In Med School, the teachers treated us all as if we were the same identical pieces of dirt, useless and dirty. Some of the students couldn’t handle it. They left. Those of us who either knew we wanted this or had been treated like dirt at other times of our lives stuck through.
I prayed that I would see her at the hospital during residency. I prayed that I could help her like she helped me. Every glimmer of dark brown hair sent me straight to her, only to be disappointed. One day I realized what color it was. Dirt. It wasn’t the bad dirt though, it was the dirt you wouldn’t be worried about being on your jeans. It was just dirt, plain and simple.
I continued being a doctor and helping people, hoping every day for the best. The years continued on, but I never saw my angel. One day, I got a call. My father had passed away. At the funeral, I saw my family members that I hadn’t seen in years. They were shocked at who I was.

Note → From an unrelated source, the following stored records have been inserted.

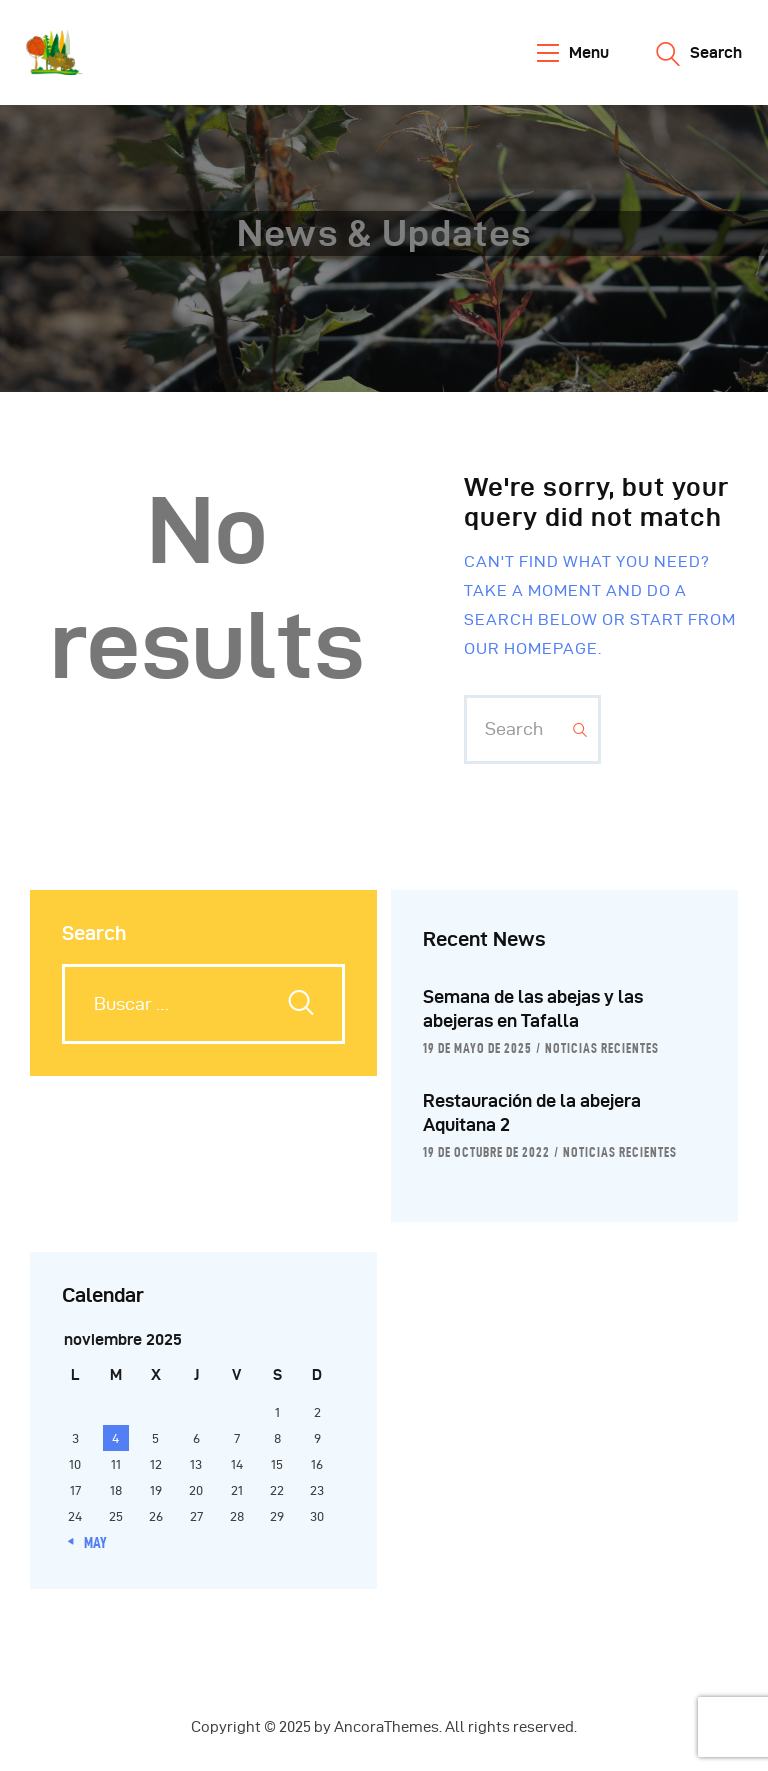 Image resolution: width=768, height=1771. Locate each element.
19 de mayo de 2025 (477, 1048)
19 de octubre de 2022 (486, 1152)
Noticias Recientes (602, 1048)
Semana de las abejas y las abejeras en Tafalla (533, 1008)
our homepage (531, 648)
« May (90, 1542)
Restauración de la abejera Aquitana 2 (532, 1112)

One of them told me that my father had only left me to find my mother. When she turned him down, him being nothing but the dirt to help her crop grow, he was too embarrassed to find me. He turned to alcohol and had developed kidney cancer. That was how he died.
I went to his house after the funeral, shocked to find it the exact house that we had lived in before he had left. I wandered the house and was shocked to find the jar of dirt I had collected for him on his thirty-fifth birthday, when I had been five. It wasn’t anything special; it was dirt.
I cried. I took that jar of dirt and as I drove down that same tree-lined highway road that I had stood along so many years ago, I reminisced on all the aspects of my life. And as I took that same turn I had stood by, there was a car coming around the corner as well. I was going too fast; I hit it. In my sorrow I forgot my seatbelt and soon found myself lying at the base of the tree I had sat at so many years ago. I heard a scream and a frantic voice talking to what must’ve been an emergency operator. From my condition, I figured I was going to be passed out soon, possibly in a coma. Maybe even paralysed judging by the absence of pain in my lower body. I hurt.
Out of the dark an angel face appeared, begging for me to stay with her. It was my same angel, the one I thought I’d never find again. She stood near me as the tears fell from her face. There was nothing she could do to save me this time and we both knew it. She had been waiting right here this whole time, and I never had thought to find her here. My eyes slowly started drooping and she came closer. She cried harder and I tried to tell her to stop. I didn’t like to see her in pain. She put her satin hands on my face, and I noticed she had no ring. Had she too been waiting for me?
I felt one last breath enter my lungs, and before I succumbed to the darkness that I was now ready to face, I muttered the words, “I love you” to my angel, and let my body sink to the dirt.